Furthermore, the company also faces challenges in compliance and geopolitical risks. As a company with nearly forty percent of its revenue coming from exports, Jinlong Motor's business spans Europe, Africa, and other regions. This necessitates the company to face a complex and evolving international framework of sanctions and export control laws. The prospectus specifically disclosed that the company had engaged in selling products to entities listed on the Office of Foreign Assets Control (OFAC) Special Designated Nationals List (SDN) during the performance period. Although the company claims to have ceased such sales since May 2025 and believes that the likelihood of being identified as facilitating prohibited transactions with U.S. persons is low, this undoubtedly sets up a potential "minefield" for the company in its international operations.
Meanwhile, the proportion of revenue from the top five customers decreased from 51.5% to 39.3% between 2023 and 2025, indicating a diversification of the customer structure.
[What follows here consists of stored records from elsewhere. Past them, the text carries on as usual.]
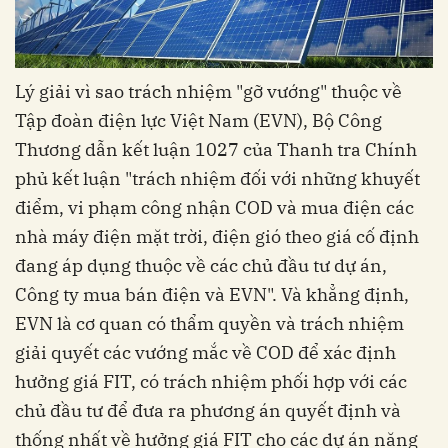
Lý giải vì sao trách nhiệm "gỡ vướng" thuộc về
Tập đoàn điện lực Việt Nam (EVN), Bộ Công
Thương dẫn kết luận 1027 của Thanh tra Chính
phủ kết luận "trách nhiệm đối với những khuyết
điểm, vi phạm công nhận COD và mua điện các
nhà máy điện mặt trời, điện gió theo giá cố định
đang áp dụng thuộc về các chủ đầu tư dự án,
Công ty mua bán điện và EVN". Và khẳng định,
EVN là cơ quan có thẩm quyền và trách nhiệm
giải quyết các vướng mắc về COD để xác định
hưởng giá FIT, có trách nhiệm phối hợp với các
chủ đầu tư để đưa ra phương án quyết định và
thống nhất về hưởng giá FIT cho các dự án năng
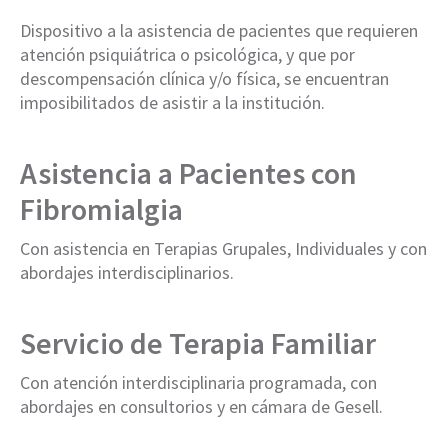
Dispositivo a la asistencia de pacientes que requieren
atención psiquiátrica o psicológica, y que por
descompensación clínica y/o física, se encuentran
imposibilitados de asistir a la institución.
Asistencia a Pacientes con
Fibromialgia
Con asistencia en Terapias Grupales, Individuales y con
abordajes interdisciplinarios.
Servicio de Terapia Familiar
Con atención interdisciplinaria programada, con
abordajes en consultorios y en cámara de Gesell.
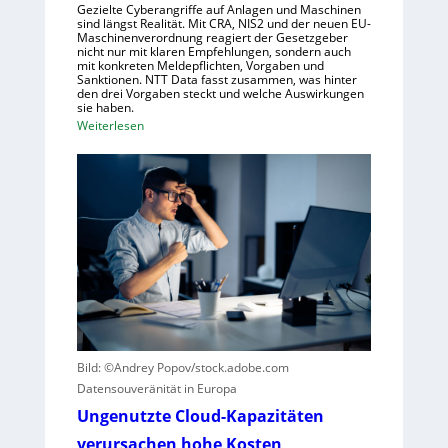
e
s
Gezielte Cyberangriffe auf Anlagen und Maschinen
n
sind längst Realität. Mit CRA, NIS2 und der neuen EU-
c
Maschinenverordnung reagiert der Gesetzgeber
h
nicht nur mit klaren Empfehlungen, sondern auch
mit konkreten Meldepflichten, Vorgaben und
a
Sanktionen. NTT Data fasst zusammen, was hinter
f
den drei Vorgaben steckt und welche Auswirkungen
sie haben.
t
:
Weiterlesen
f
E
ü
i
r
n
R
k
o
u
b
r
o
z
t
e
i
r
k
B
g
l
e
Bild: ©Andrey Popov/stock.adobe.com
i
g
Datensouveränität in Europa
c
r
Ungenutzte Cloud-Kapazitäten
k
ü
a
verursachen hohe Kosten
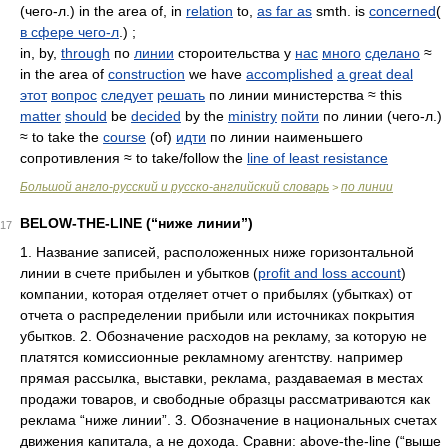
(чего-л.) in the area of, in
relation
to,
as far as
smth. is
concerned
(
в сфере чего-л
.) ;
in, by,
through
по
линии
стороительства у
нас
много
сделано
≈
in the area of
construction
we have
accomplished
a great deal
этот
вопрос
следует
решать
по линии министерства ≈ this
matter
should
be
decided
by the
ministry
пойти
по линии (чего-л.)
≈ to take the
course
(of)
идти
по линии наименьшего
сопротивления ≈ to take/follow the
line of least resistance
Большой англо-русский и русско-английский словарь
по линии
>
BELOW-THE-LINE (“ниже линии”)
17
1. Название записей, расположенных ниже горизонтальной
линии в счете прибылен и убытков (
profit and loss account
)
компании, которая отделяет отчет о прибылях (убытках) от
отчета о распределении прибыли или источниках покрытия
убытков. 2. Обозначение расходов на рекламу, за которую не
платятся комиссионные рекламному агентству. например
прямая рассылка, выставки, реклама, раздаваемая в местах
продажи товаров, и свободные образцы рассматриваются как
реклама “ниже линии”. 3. Обозначение в национальных счетах
движения капитала, а не дохода. Сравни: above-the-line (“выше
While this reduces dependence on a single customer, it also implies that the company may be in a relatively weaker position in bargaining with large customers and faces high sales costs in maintaining and expanding new customers.
In conclusion, Jinlong Motor's journey to the Hong Kong IPO is a decisive battle for an old-fashioned manufacturing enterprise to transform towards high-end intelligence. The company has a deep foundation in the traditional motor field and is actively embracing the incremental market brought by industrial Siasun Robot & Automation. However, investors must be cautious of its relatively low net profit margin, high raw material costs, and complex international compliance risks when looking at its "small giant" halo. For Jinlong Motor, this listing opportunity is not only a chance to raise funds and expand capacity but also a critical step in establishing a more complete corporate governance structure and responding to globalization challenges. Under the spotlight of capital, whether this long-established motor factory can successfully cross the cycle and achieve a magnificent transformation from "manufacturing" to "intelligent manufacturing" remains to be tested by the market.